Professor Clare Gilbert
Clare Gilbert is Professor of International Eye Health, at the London School of Hygiene and Tropical Medicine (LSHTM), University of London.
Professor Gilbert worked as a clinical ophthalmologist for 10 years, and has an MD in Surgical Retina. She completed the MSc in Epidemiology at LSHTM 1995, and worked in the Department of Preventive Ophthalmology, Institute of Ophthalmology, London from 1990 before joining the London School in 2002. Clare is Professor of International Eye Health in the International Centre for Eye Health (ICEH), and has been the Medical Advisor to Sight Savers International since 1995. Since January 2006 Clare has been Co-Director of ICEH and is a member of the School's Ethics Committee.
Professor Gilbert is in overall charge of the research undertaken by the International Centre for Eye Health. The research agenda is in line with the priorities of VISION 2020 the Right to Sight, and includes the following areas: infectious diseases (e.g. trachoma); diseases of the elderly (e.g. cataract; glaucoma; national surveys of the prevalence and causes of blindness); childhood blindness studies and Cochrane systematic reviews. Over the last 10 years the eye group have given technical support to national surveys in Bangladesh, Pakistan and Nigeria.

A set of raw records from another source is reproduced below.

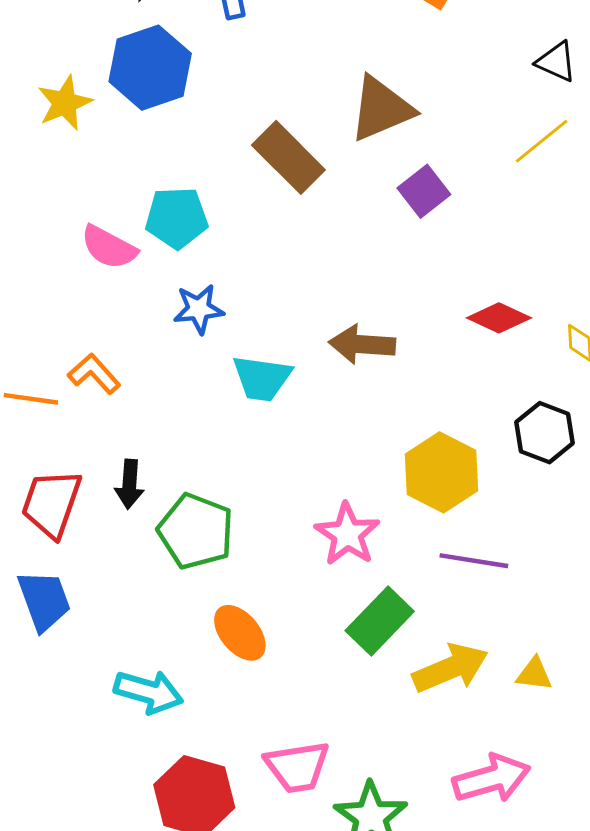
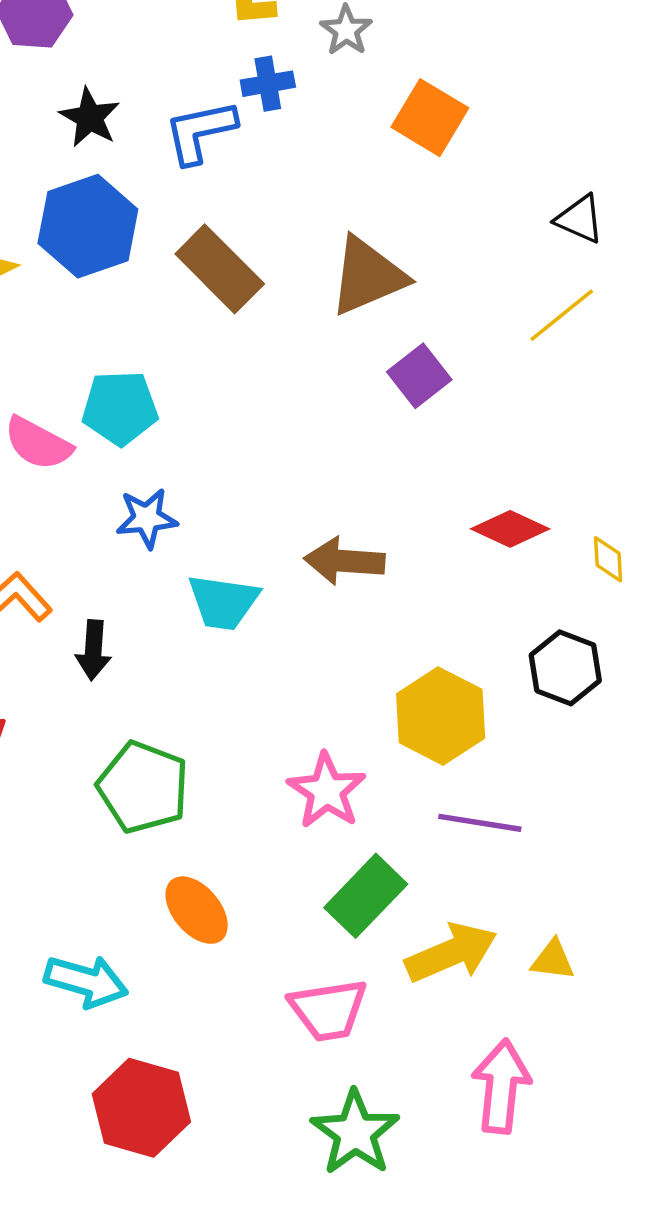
brown rectangle: (288, 157) -> (220, 269), moved
black arrow: (129, 484) -> (93, 650), moved
pink trapezoid: (297, 767) -> (328, 1010), moved
pink arrow: (492, 779) -> (501, 1086), turned -68

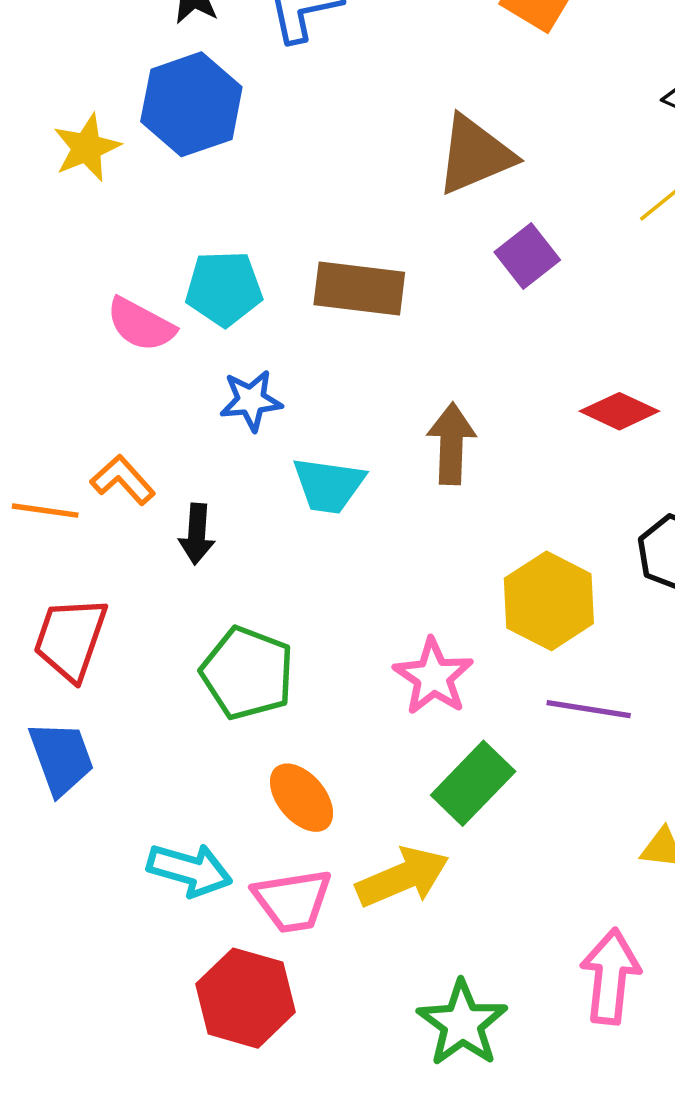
brown rectangle: (220, 269) -> (359, 288), moved, turned -38
brown arrow: (344, 561) -> (451, 444), turned 88
yellow arrow: (451, 953) -> (403, 877), moved
pink trapezoid: (328, 1010) -> (293, 901), moved

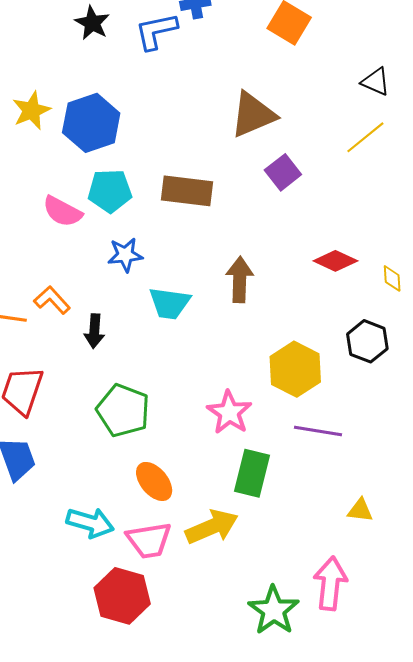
blue hexagon: (191, 104) -> (91, 123), moved
green rectangle: (473, 783) -> (252, 473), turned -30
green star: (462, 1023) -> (274, 610), moved

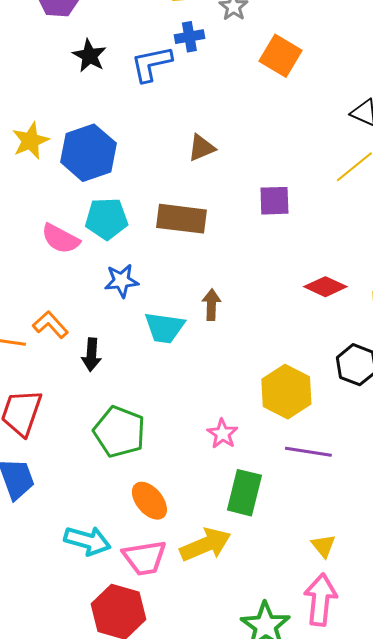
brown triangle: (253, 115) -> (201, 148), moved, size x0.6
purple square: (283, 172) -> (274, 201), turned 36
brown arrow: (240, 280) -> (211, 305), moved, size x0.7
pink star: (229, 412) -> (222, 434), size x0.7
yellow triangle: (360, 510) -> (323, 546), moved, turned 44

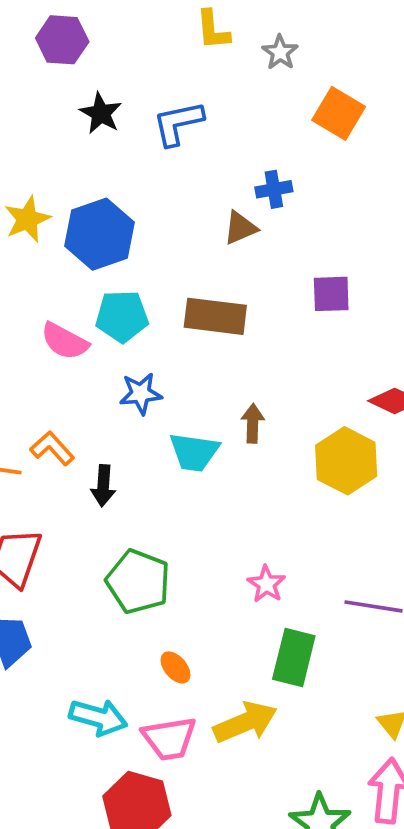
blue cross: (189, 37) -> (274, 189), moved
yellow hexagon: (286, 392) -> (346, 461), moved
orange ellipse: (149, 501) -> (176, 667), size x0.7

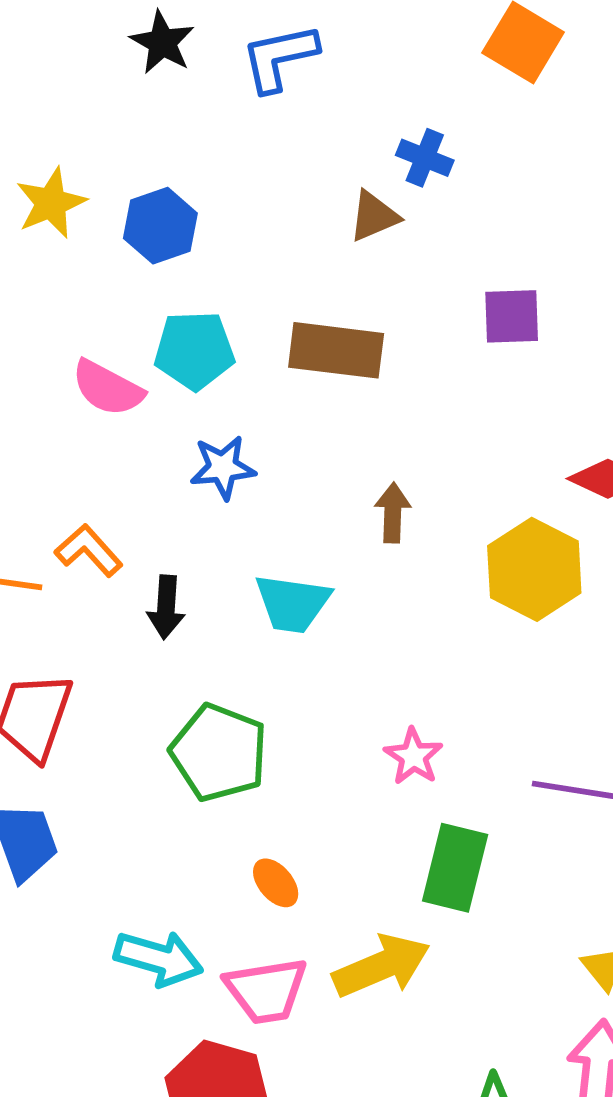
blue cross: (274, 189) -> (425, 158), turned 32
blue hexagon: (100, 234) -> (160, 226), size x0.7
cyan trapezoid: (194, 452) -> (293, 603), moved

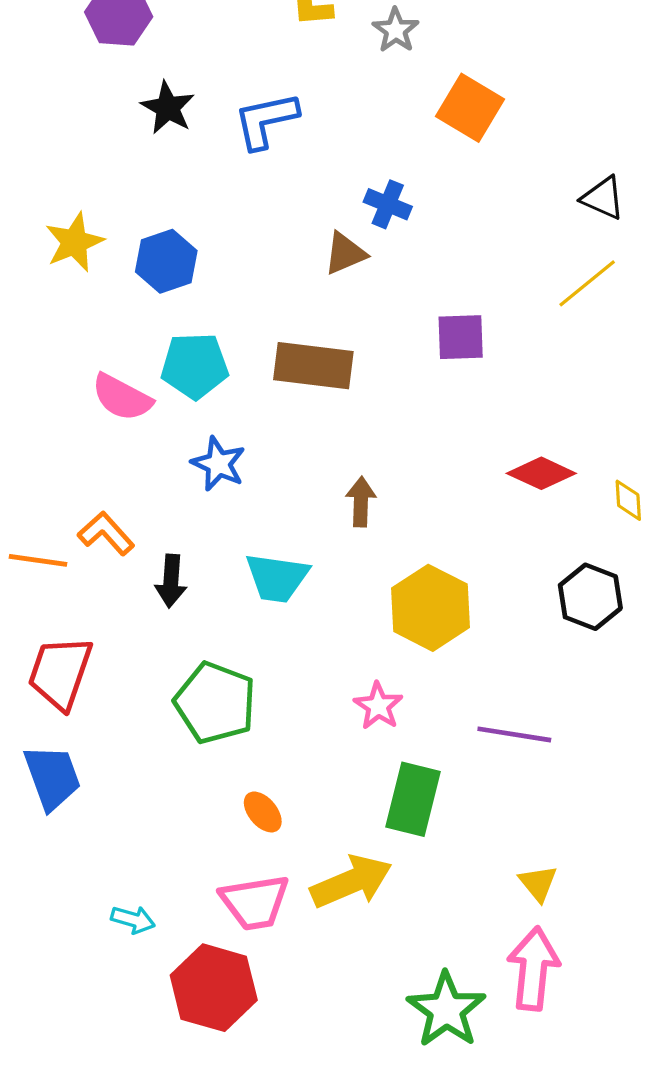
blue star: (223, 467) -> (218, 464), turned 30
yellow hexagon: (534, 569) -> (430, 608), moved
cyan arrow: (159, 958) -> (133, 920), moved, size x0.6

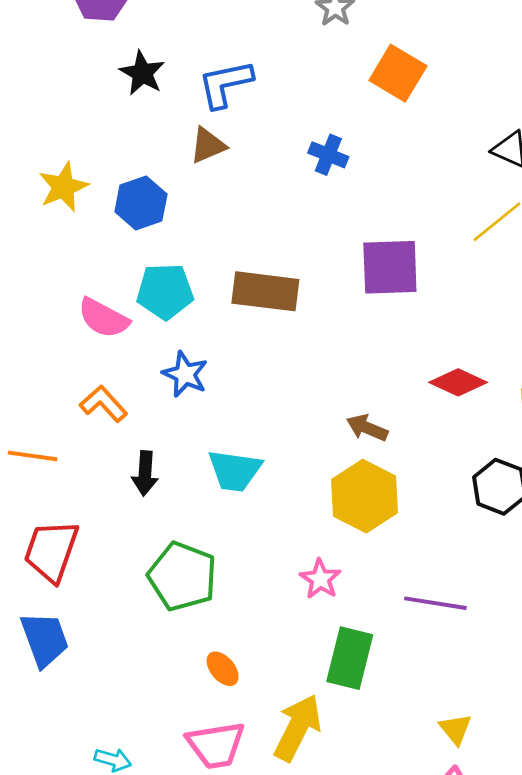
brown triangle: (345, 253) -> (208, 145), moved
purple square: (461, 337) -> (390, 267), size x1.4
brown arrow: (361, 502) -> (367, 428), moved, turned -69
orange L-shape: (106, 533) -> (103, 404), moved
yellow arrow: (351, 882) -> (298, 728), turned -40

Professor Gilbert's own research focus is on the epidemiology of blindness in children, particularly in middle and low income countries. Recent projects include a national study of the prevalence and causes of blindness in children in Bangladesh using Key Informants as case finders, with an emphasis on childhood cataract; a cohort and nested case control study of retinopathy of prematurity in Rio de Janeiro, Brazil, to establish screening criteria and to explore risk factors; a study in Tanzanian school children to determine the most cost effective means of identifying children with significant refractive errors as well as exploring factors which influence spectacle wearing. Ongoing studies include a study to explore the effectiveness of low vision care for children in 3 countries in Asia and an inteverntion study to assess the impact of training neonatal nurses on the outcomes of neonatal care, including retinopathy of prematurity in Brazil. Clare was the principal applicant on a recent twin study of macular pigment with collaborators at St Thomas' Hospital and the Institute of Ophthalmology.
The findings of Professor Gilbert's research have been used to assist in planning and evaluating eye care programmes for children. She was involved in planning and evaluating a national programme for childhood cataract in Bangladesh, and evaluated a training programme in India for retinopathy of prematurity. Clare has also facilitated several workshop in Latin America, to develop programmes for screening and treating retinopathy of prematurity.